With the suave demeanor of a chiseled mobster and the chubby cheeks of a pubescent pre-teen, Lorenzo Ferro stars as Carlos in the Argentinian period crime drama El Angel, which follows his descent from everyday, run-of-the-mill trickster delinquent to disturbed, power-hungry criminal.
Director Luis Ortega creates a film with many of the expected crime movie tropes, yet puts a fresh spin and tinge of spice on each. Yes, there’s murder. Yes, there’s betrayal. Yes, there’s subtle queer undertones. But with the nuanced cinematography and expert acting of the main characters, nothing feels played out.
While Ferro pulls off a subtly astounding performance as Carlos, it’s not initially evident.

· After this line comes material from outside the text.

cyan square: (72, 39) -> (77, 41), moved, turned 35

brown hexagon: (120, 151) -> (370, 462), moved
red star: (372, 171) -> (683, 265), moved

At first, Carlos just comes off as your typical teenage rebel looking to stir up any trouble he possibly can. He’s not an over-the-top character, and most of his dialogue is spoken at the same soft volume. It’s the subtleties of his facial expressions and actions that characterize Carlos as the complex individual that he is.

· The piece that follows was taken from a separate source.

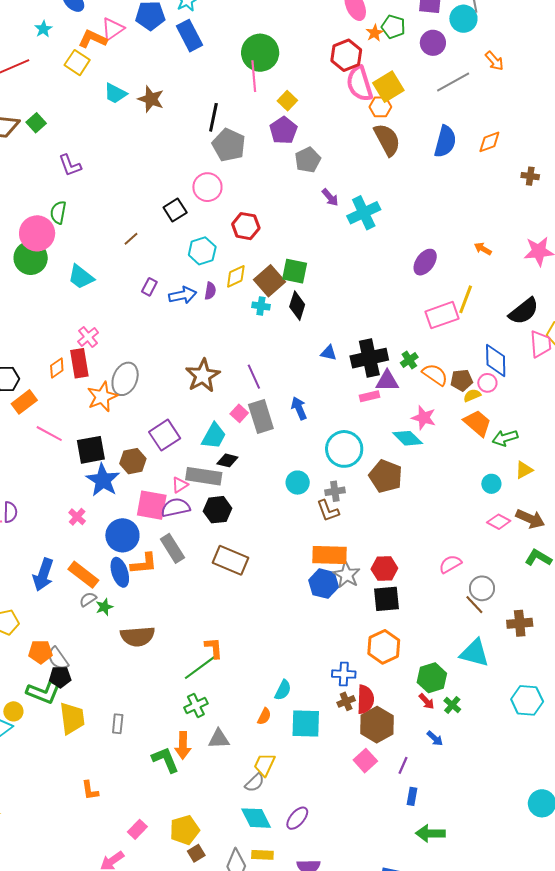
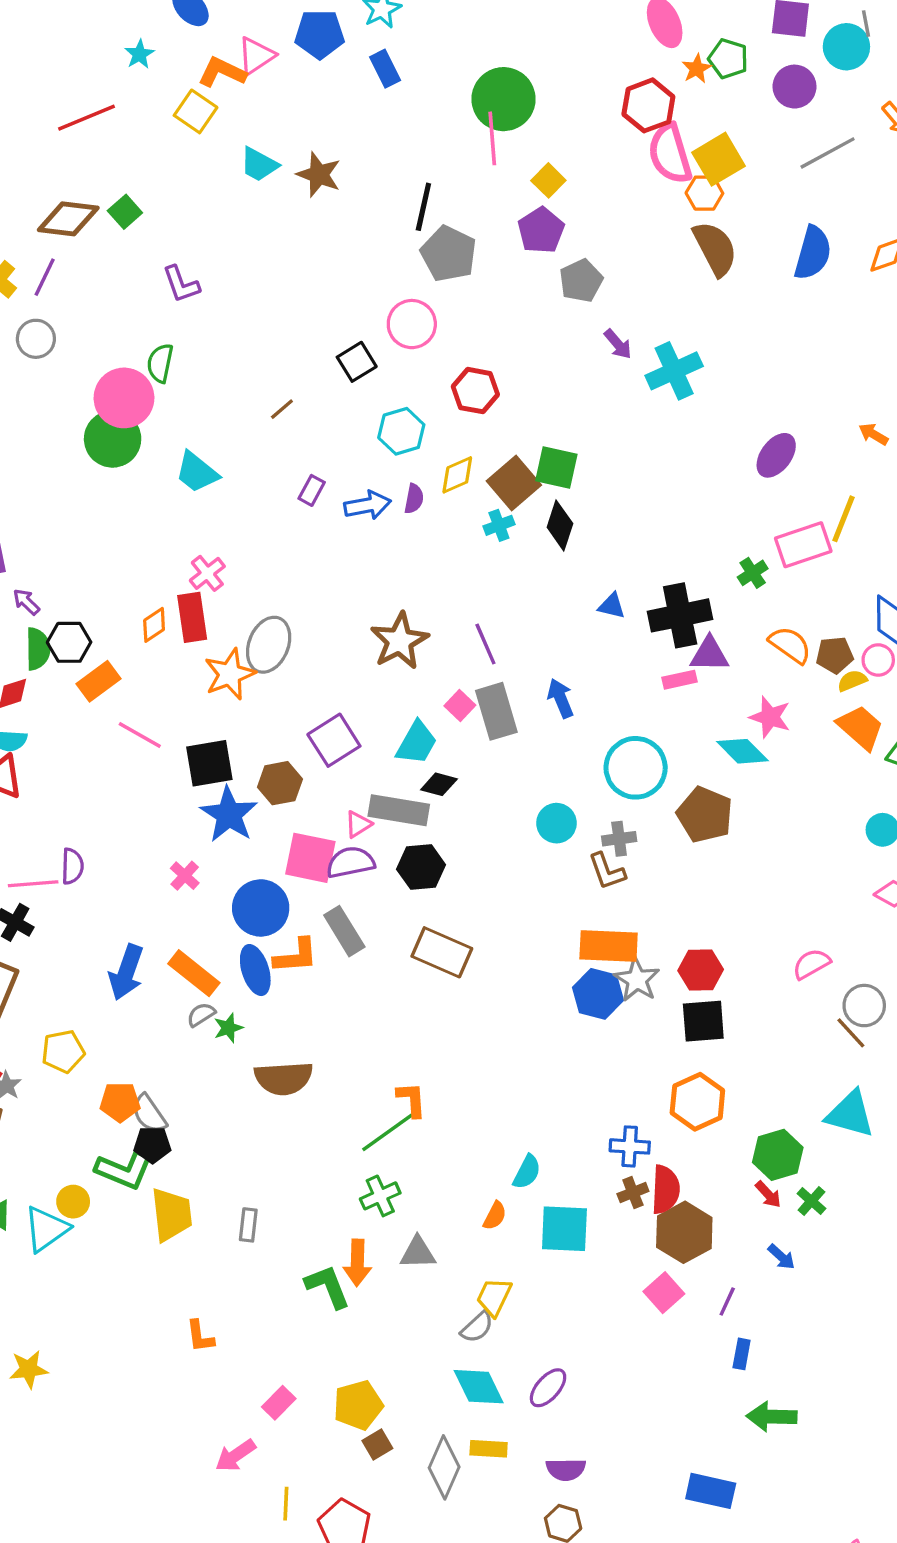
blue rectangle: (189, 36) -> (385, 69), size x0.7
cyan cross: (261, 306) -> (499, 525), turned -30
green cross: (409, 360) -> (753, 573), moved

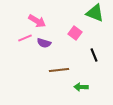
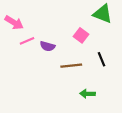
pink arrow: (37, 21) -> (14, 22), moved
brown line: (59, 70) -> (71, 66), moved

You don’t feel the complexity of the relationship between Carlos and his partner-in-crime Ramón (Chino Darín) from their conversations — you get it from the tension looming between them. You never get the full gist of how sociopathic Carlos truly is from what he says, but rather from what his eerily creepy actions, like giddily waving to his father from his bedroom window as his father buries the money Carlos stole.
Ramón and his parents, José (Daniel Fanego) and Ana María (Mercedes Morán), take Carlos under their wing and mold him into the criminal he was meant to be. Each member of the family is drastically different from the next, but they’re all accepting of the criminal lifestyle.
The sideburned Ramón dreams of stardom, the curvaceous Ana María aspires to seduce his friend and the weathered José simply wants to make as much money as possible without being sent back to jail.
The costumes in the film are on point to convey the sense of 1970s chic. From the striped turtlenecks to the corduroy jackets, it definitely displays the attention to detail placed into the production.
In the end, this movie is a coming-of-age story of a boy so nonchalantly narcissistic that the desire to find out what happens to him never falters. Carlos’ storyline is a fresh take on traditional action-drama films, but with such dark, high-stakes twists that the movie will be fresh in your mind long after watching.